Programming Project #3: Converting Regular Expressions to Finite Machines


Assigned: Mon 26 Mar 2001

Due: Fri 6 Apr 2001


Description

For this project you will write a program which reads in a regular expression as input, converts it into a finite automaton (these correspond to the "configuration phase") and then repeatedly reads input strings and reports on whether or not they are members of the language associated with the regular expression.

Perhaps the hardest part of the problem is the reading and parsing of the regular expression input itself: although regular expressions describe regular languages (of course!), the language of regular expressions is itself a context-free language. More specifically, we'll use the following context-free grammar to formally define the concrete syntax of regular expressions we'll use for the assignment:


R  ->  S  |  #  |  @  |  ( R : R )  |  ( R + R )  |  R *
			
S  ->  a  |  b  |  ...  |  z  |  0  |  1  |  ...  |  9
		
That is to say, a regular expression consists of:
  • the empty string (represented by '#'),

  • the empty language (represented by '@'),

  • a single symbol (either lowercase alphabetic or a digit),

  • the concatenation of two regular expressions (here written explicitly with ':' in order to make parsing easier),

  • the union of two regular expressions (written with '+' just to avoid confusion with the BNF meta-notation)

  • or a regular expression "starred".
Note that we require parentheses around expressions formed with binary infix operators: if we further specify that the postfix Kleene star binds tightest, we have a relatively easy to parse and unambiguous language. You may optionally allow parentheses to be elided according to the usual rules as given in the text (i.e., with concatenation given higher precedence than union). Note that the binary operators are associative and therefore, if you choose to allow elision of parentheses, you needn't worry about the order in which you associate them (which way is easiest will probably depend on your parsing technique).

By way of example, the short regular expression shown in Example 1.30 on page 68 of the text would be written as:


((a:b)+a)*
		

In order to parse a regular expression, you will likely need a stack or two. You are welcome to develop your own algorithm for the parsing (you could even base it on the general techniques described in the book for arbitrary CFG's), but there is a standard method for a similar language of arithmetic described in this lab from the programming languages class. Our language of regular expressions is actually quite a bit simpler, in that all "tokens" can be represented by single characters, and the default rules for parenthesization make much of the precedence processing unnecessary. Nevertheless, if you are having trouble coming up with an algorithm on your own, the ideas described for the more complex numeric expressions should be helpful.

By way of example, the regular expression from the example above would correspond to the following tree:

In any case, the hardest part of the lab will be the parsing of the expression into an internal tree structure: from there, you should easily be able to convert the regular expression into a DFA (or NFA, or one after the other) using the techniques described in the textbook; see Sipser pages 66-69 (you may even find that you can output the automaton as you parse, without generating a separate tree structure).

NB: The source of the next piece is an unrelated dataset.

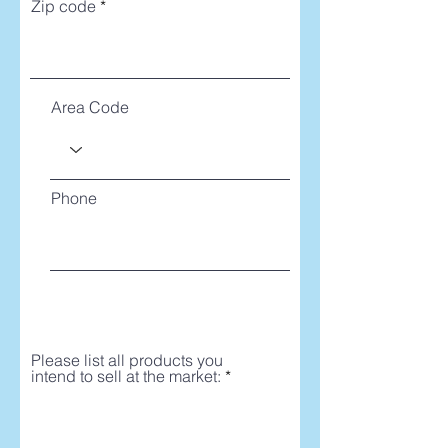
Zip code
Area Code
Phone
Please list all products you
intend to sell at the market:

Once converted into a DFA or NFA, you should be able to use code from prior labs to check for membership in the corresponding regular language.

Remember that, for your demo, it should be possible for you to quickly enter in a regular expression during the configuration phase, then repeatedly enter and check strings against that expression (i.e., for membership in the corresponding language).

As usual, you may use any language or platform you wish for your implementation; the only restriction is that you be able to demonstrate your program for the instructor, either in lab during regularly scheduled hours, or by advance appointment in some other easily accessible place (e.g., the student research lab, WITS labs, instructor's office, etc.).